Right, these usecases won't work together with async delivery. In an
ideal world an event payload would contain all the state possibly needed
by an observer and the payload would be documented to be fired async. In
an ideal world users would not rely on any of those bullets you wrote as
they would understand async. Same as you would not use of those bullets
in MDB's onReceive(), @Asynchronous method or Akka actor's receive(). Or
would you? Now obviously that is an ideal world far from the real one in
which this is a risk.
On the other hand, the "async switch on both sides" option, which you
prefer, is a huge barrier to adoption.
Seems that we currently have two options out of which none is a good one.

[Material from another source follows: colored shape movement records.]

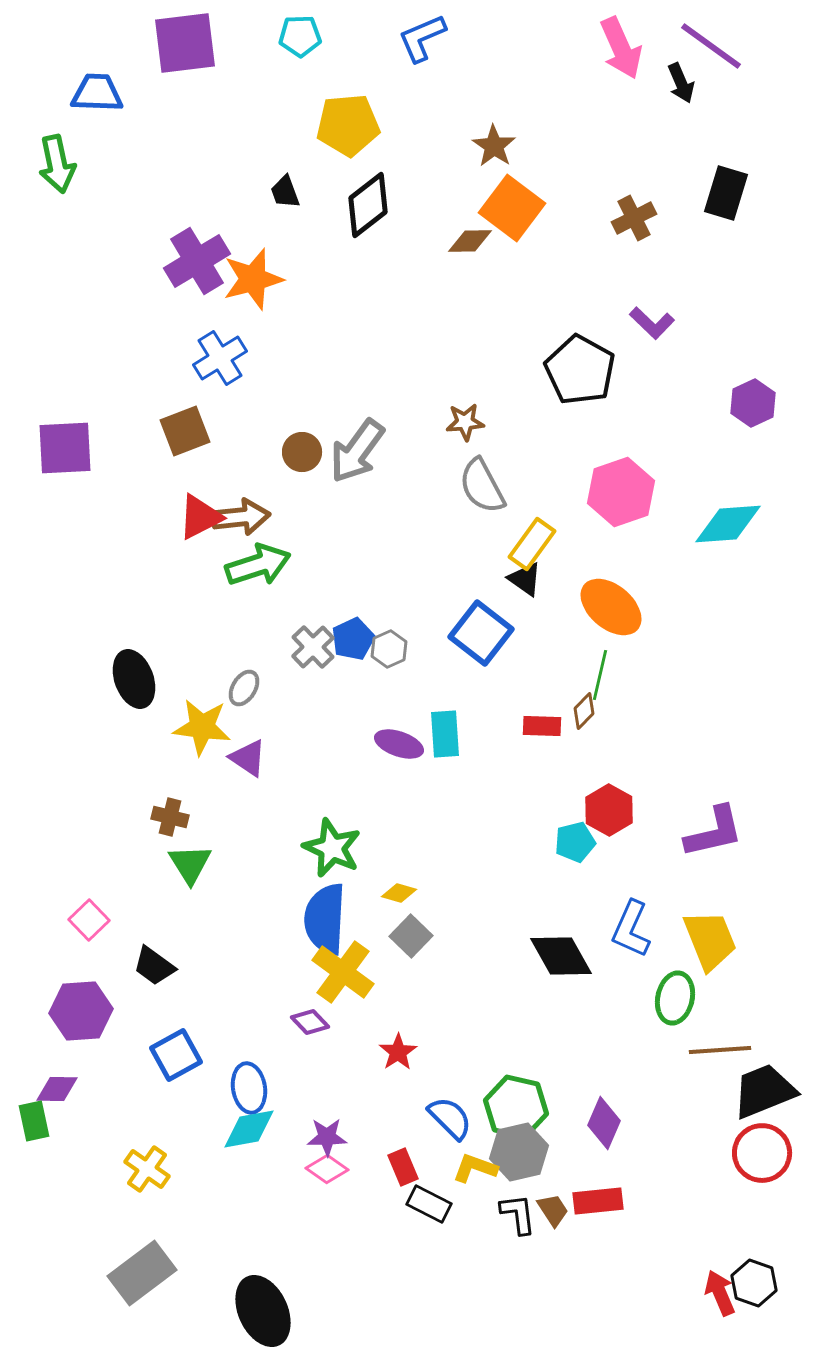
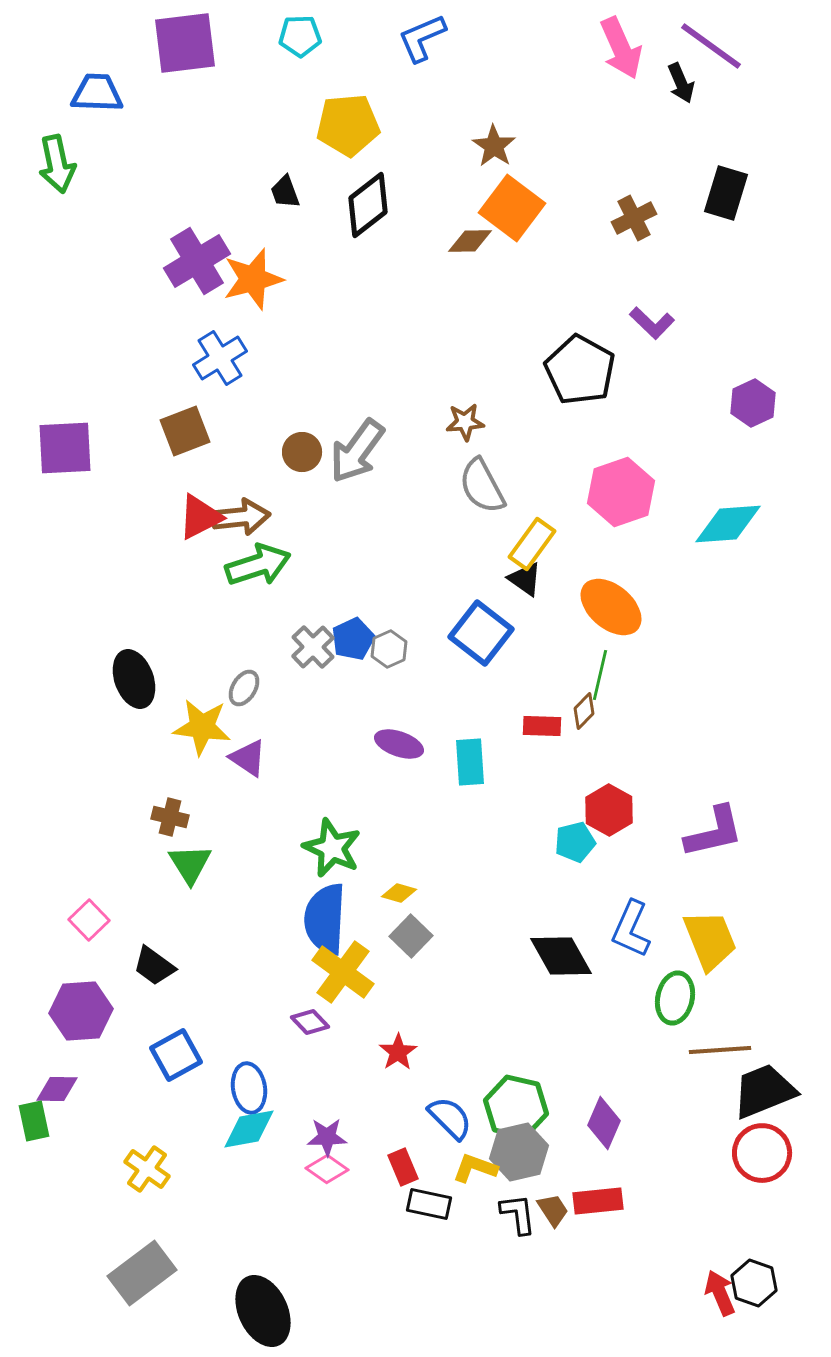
cyan rectangle at (445, 734): moved 25 px right, 28 px down
black rectangle at (429, 1204): rotated 15 degrees counterclockwise
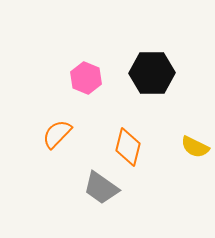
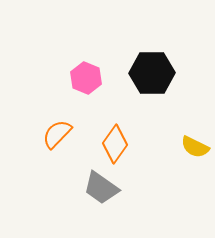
orange diamond: moved 13 px left, 3 px up; rotated 21 degrees clockwise
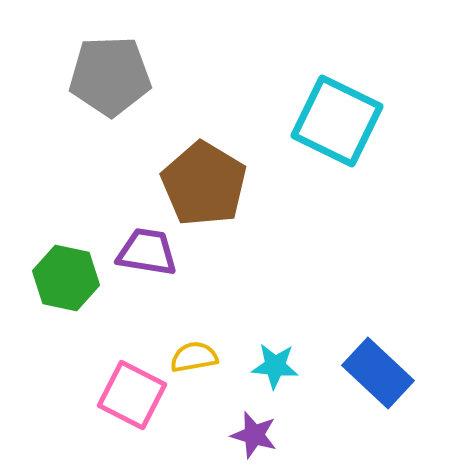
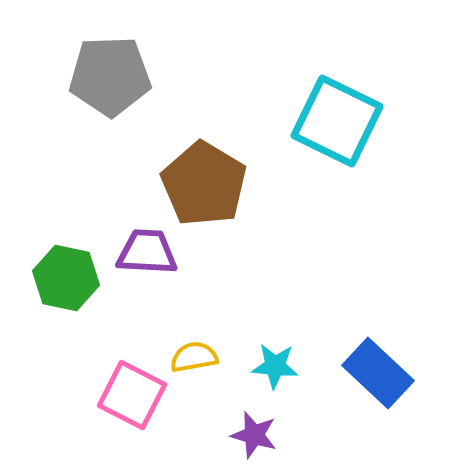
purple trapezoid: rotated 6 degrees counterclockwise
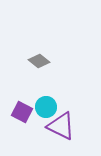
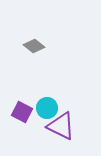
gray diamond: moved 5 px left, 15 px up
cyan circle: moved 1 px right, 1 px down
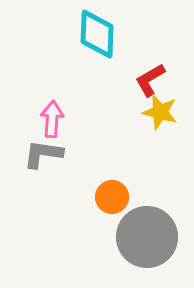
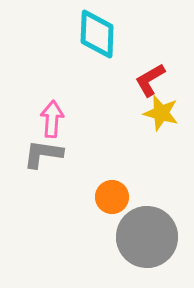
yellow star: moved 1 px right, 1 px down
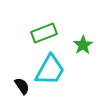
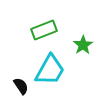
green rectangle: moved 3 px up
black semicircle: moved 1 px left
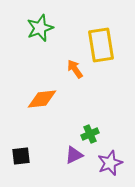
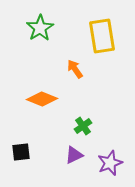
green star: rotated 12 degrees counterclockwise
yellow rectangle: moved 1 px right, 9 px up
orange diamond: rotated 28 degrees clockwise
green cross: moved 7 px left, 8 px up; rotated 12 degrees counterclockwise
black square: moved 4 px up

On 02/09/2015 11:12 AM, Mark Struberg wrote:
Hi Jozef, here we go!
1.) accessing @RequestScoped beans in your Observer
2.) accessing @SessionScoped beans in your Observer
3.) accessing/relying on any transactional behaviour. This is really a boomer. Basically
you break transactions that way.
4.) accessing @TransactionScoped beans in your Observer
5.) access/relying on any ThreadLocal in your Observer
6.) accessing attached entities in your Observers (they must only get accessed from a
very single Thread according to the JPA spec)
7.) using an EntityManager in a parallel thread might give you unexpected results.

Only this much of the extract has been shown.